It was further contended by the learned Counsel for the Petitioner that the complainant has attempted to canvas civil dispute in the cloak of the criminal prosecution to circumvent law of limitation. In the instant case, the dispute, if at all, is essentially of civil nature. The gist of the allegation is that a promise was made to the complainant that the property would be developed but that promise was not kept. A deed was executed. A civil claim which is hopelessly barred by the law of limitation has been given a cloak of a criminal offence. In this regard reliance is placed in the cases of 22 2000 (2) SCC 636; (2006) 6 SCC 669 and (2005) 10 SCC 336 (supra).

The complaint had taken recourse to the civil remedies by filing consumer complaint and/or civil suit before appropriate courts. It is pertinent to note that the complainants in these complaints cases have suppressed these facts. The learned Magistrate was not aware about the pendency of civil proceedings at the time of taking cognizance or issuance of process. It is submitted that in this case the dispute is essentially of civil nature without an iota of criminality involved to the extent it relates to the petitioner. In this regard, reliance may be placed in the decision of Paramjeet Batra vs. State of Uttarakhand (2013) 1 Cal Cr LR (Supreme Court)

755. The complainant alleges that there was a promise to develop the project by constructing schools, malls etc. therein, which was not done and thus the company and others have committed offences under Sections 406/418/420 IPC. The petition of complaint even if believed to be true speaks about the alleged non-fulfillment of the promise by accused No. 1 i.e. the company and the accused No. 10, who is the developer, to develop the project in which a plot of land was sold to the complainant.
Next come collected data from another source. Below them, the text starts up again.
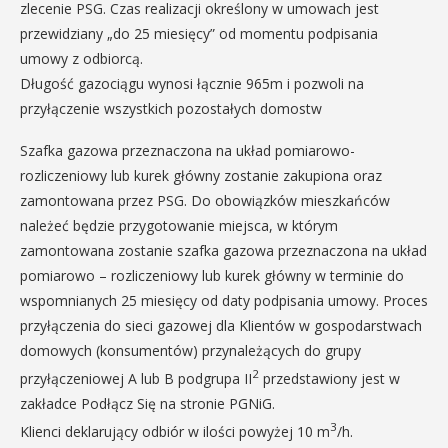
zlecenie PSG. Czas realizacji określony w umowach jest
przewidziany „do 25 miesięcy” od momentu podpisania
umowy z odbiorcą.
Długość gazociągu wynosi łącznie 965m i pozwoli na
przyłączenie wszystkich pozostałych domostw
Szafka gazowa przeznaczona na układ pomiarowo-
rozliczeniowy lub kurek główny zostanie zakupiona oraz
zamontowana przez PSG. Do obowiązków mieszkańców
należeć będzie przygotowanie miejsca, w którym
zamontowana zostanie szafka gazowa przeznaczona na układ
pomiarowo – rozliczeniowy lub kurek główny w terminie do
wspomnianych 25 miesięcy od daty podpisania umowy. Proces
przyłączenia do sieci gazowej dla Klientów w gospodarstwach
domowych (konsumentów) przynależących do grupy
2
przyłączeniowej A lub B podgrupa II
przedstawiony jest w
zakładce Podłącz Się na stronie PGNiG.
3
Klienci deklarujący odbiór w ilości powyżej 10 m
/h.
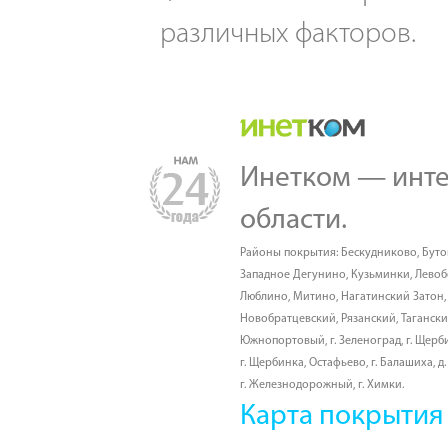
различных факторов.
Инетком — инте
области.
Районы покрытия:
Бескудниково
,
Буто
Западное Дегунино
,
Кузьминки
,
Лево
Люблино
,
Митино
,
Нагатинский Затон
Новобратцевский
,
Рязанский
,
Таганск
Южнопортовый
,
г. Зеленоград
,
г. Щерб
г. Щербинка, Остафьево
,
г. Балашиха
,
д
г. Железнодорожный
,
г. Химки
.
Карта покрытия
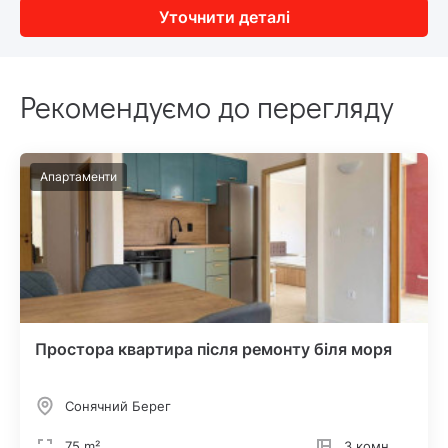
Уточнити деталі
Рекомендуємо до перегляду
Апартаменти
Простора квартира після ремонту біля моря
Сонячний Берег
75 m²
3 комн.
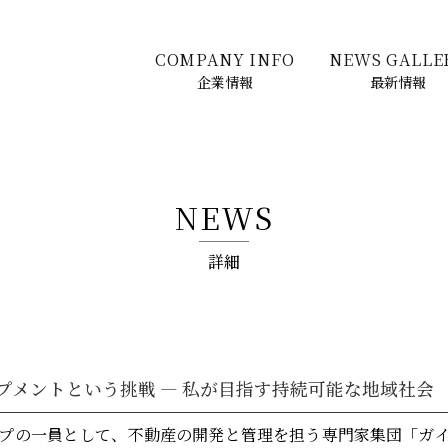
COMPANY INFO
NEWS GALLE
企業情報
最新情報
NEWS
詳細
プメントという挑戦 ― 私が目指す持続可能な地域社会
プの一員として、不動産の開発と管理を担う専門家集団「ガ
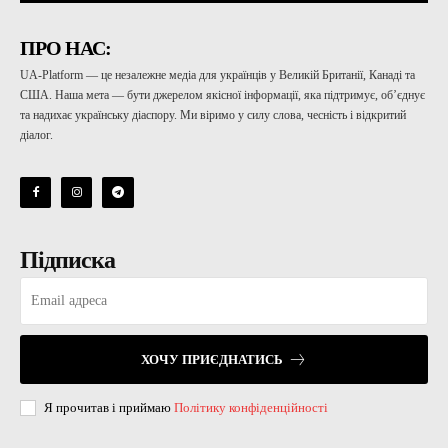
ПРО НАС:
UA-Platform — це незалежне медіа для українців у Великій Британії, Канаді та
США. Наша мета — бути джерелом якісної інформації, яка підтримує, об’єднує
та надихає українську діаспору. Ми віримо у силу слова, чесність і відкритий
діалог.
Підписка
ХОЧУ ПРИЄДНАТИСЬ
Я прочитав і приймаю
Політику конфіденційності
The allegation in the petition of complaint is at best a breach of contract entered into between the complainant and the accused person No. 1 and 10, 11, which is a dispute purely civil in nature. Reliance is placed on the judgment of the Supreme Court (3 Judge Bench) in the case of Anil Mahajan vs. Bhor Industries Ltd. as reported in 2005 (10) SCC 228. 23

In the present case, it is to be noted that the petitioner was not associated with the said company at the beginning of the transaction and was not present in the said company in any capacity even when the transaction came to an end. The petitioner joined the company much later on 28.3.2005 and hence cannot be held to be liable for the offence of cheating which was allegedly committed in 1992-94. In this regard, reliance is placed on the decision of the Hon'ble Supreme Court in the case of V. P. Shrivastava vs. Indian Explosives Ltd. as reported in 2010 (10) SCC 361. Mere failure to keep a promise will not tantamount to an offence under Section 420 IPC. Reliance is placed on the Supreme Court judgment in the case of S. W. Palanitkar vs. State of Bihar (supra).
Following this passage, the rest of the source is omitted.